Two cars, 127 miles apart, start moving towards each other at the same time. One is moving 3 times as fast as the other. If they meet 1.5 hrs later, find the average speed of the slower car in miles per hour?

slower car moves 127/4 miles in 1.5 hrs

(127/4 mi) / 1.5hr = 21.17 mi/hr

Sorry, how did you get that? :(

v1•t+v2•t=s

v1=v, v2=3v,
v•t+3v•t=4•v•t=s
v=s/4•t =127/4•1.5 =21.17 mph

Oh! I understand now, thanks so much to both :)

To find the average speed of the slower car, let's first find the distances traveled by both cars.

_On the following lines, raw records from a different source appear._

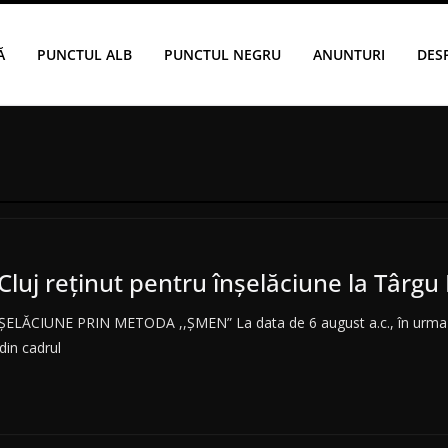
Ă
PUNCTUL ALB
PUNCTUL NEGRU
ANUNTURI
DES
luj reținut pentru înșelăciune la Târg
LĂCIUNE PRIN METODA ,,ȘMEN” La data de 6 august a.c., în urma c
 din cadrul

Let's assume the speed of the slower car is 'x' miles per hour. Since the other car is moving 3 times as fast, its speed would be 3x miles per hour.

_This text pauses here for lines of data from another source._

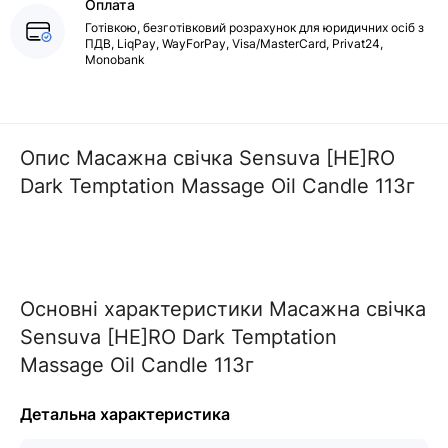
Оплата
Готівкою, безготівковий розрахунок для юридичних осіб з
ПДВ, LiqPay, WayForPay, Visa/MasterCard, Privat24,
Monobank
Опис Масажна свічка Sensuva [HE]RO
Dark Temptation Massage Oil Candle 113г
Основні характеристики Масажна свічка
Sensuva [HE]RO Dark Temptation
Massage Oil Candle 113г
Детальна характеристика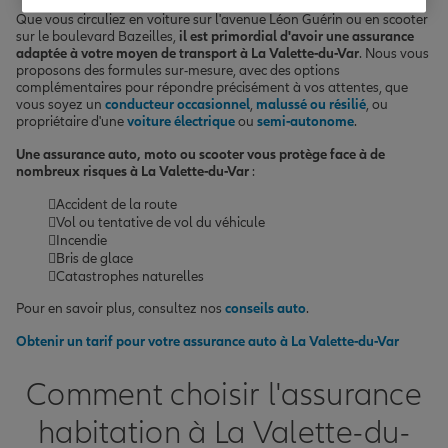
Que vous circuliez en voiture sur l'avenue Léon Guérin ou en scooter
sur le boulevard Bazeilles,
il est primordial d'avoir une assurance
adaptée à votre moyen de transport à La Valette-du-Var
. Nous vous
proposons des formules sur-mesure, avec des options
complémentaires pour répondre précisément à vos attentes, que
vous soyez un
conducteur occasionnel
,
malussé ou résilié
, ou
propriétaire d'une
voiture électrique
ou
semi-autonome
.
Une assurance auto, moto ou scooter vous protège face à de
nombreux risques à La Valette-du-Var
:
Accident de la route
Vol ou tentative de vol du véhicule
Incendie
Bris de glace
Catastrophes naturelles
Pour en savoir plus, consultez nos
conseils auto
.
Obtenir un tarif pour votre assurance auto à La Valette-du-Var
Comment choisir l'assurance
habitation à La Valette-du-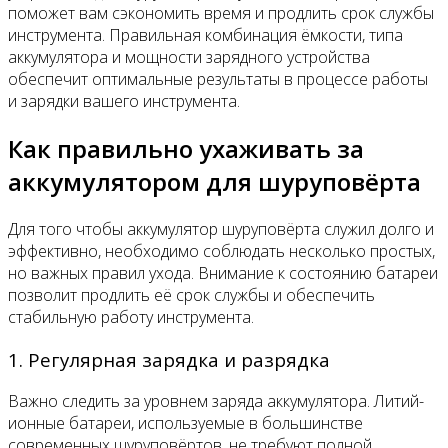
поможет вам сэкономить время и продлить срок службы
инструмента. Правильная комбинация ёмкости, типа
аккумулятора и мощности зарядного устройства
обеспечит оптимальные результаты в процессе работы
и зарядки вашего инструмента.
Как правильно ухаживать за
аккумулятором для шуруповёрта
Для того чтобы аккумулятор шуруповёрта служил долго и
эффективно, необходимо соблюдать несколько простых,
но важных правил ухода. Внимание к состоянию батареи
позволит продлить её срок службы и обеспечить
стабильную работу инструмента.
1. Регулярная зарядка и разрядка
Важно следить за уровнем заряда аккумулятора. Литий-
ионные батареи, используемые в большинстве
современных шуруповёртов, не требуют полной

Now, we know that speed equals distance divided by time. So, we can use the formula:

Speed = Distance / Time

For the slower car:
Distance traveled by the slower car = Speed * Time
Distance = x * 1.5

For the faster car:
Distance traveled by the faster car = Speed * Time
Distance = (3x) * 1.5

Since the two cars are moving towards each other and their meeting point is 127 miles apart, the sum of their distances traveled should be equal to 127 miles.

So, the equation becomes:
x * 1.5 + (3x) * 1.5 = 127

Now, let's solve this equation to find the value of 'x'.

x * 1.5 + 4.5x = 127
5.5x = 127
x = 127 / 5.5

Now, let's calculate the value of 'x':

x = 23.09090909090909

So, the average speed of the slower car is approximately 23.09 miles per hour.